_The data_
****************************************
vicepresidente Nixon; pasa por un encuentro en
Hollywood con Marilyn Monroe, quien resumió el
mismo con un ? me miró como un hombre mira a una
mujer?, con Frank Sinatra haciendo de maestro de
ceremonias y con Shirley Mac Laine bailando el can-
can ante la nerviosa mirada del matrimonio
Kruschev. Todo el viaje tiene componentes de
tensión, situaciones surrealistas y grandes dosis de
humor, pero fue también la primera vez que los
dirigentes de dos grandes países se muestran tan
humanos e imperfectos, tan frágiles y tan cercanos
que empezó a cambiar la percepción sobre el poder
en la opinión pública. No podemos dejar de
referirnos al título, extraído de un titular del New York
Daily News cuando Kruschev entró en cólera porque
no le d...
****************************************
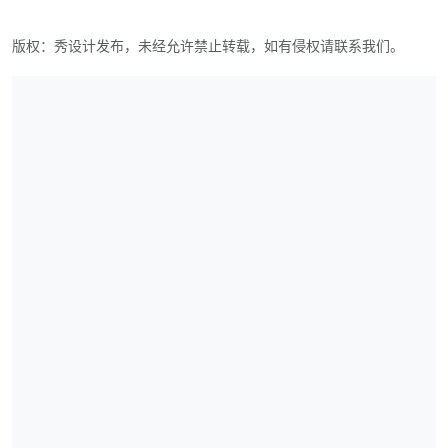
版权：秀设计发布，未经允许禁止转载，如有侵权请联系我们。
****************************************
_Aim of the task_
In the records above, locate the lines holding the word "grandes". Copy each of them.

_Problem solution_
tensión, situaciones surrealistas y grandes dosis de
dirigentes de dos grandes países se muestran tan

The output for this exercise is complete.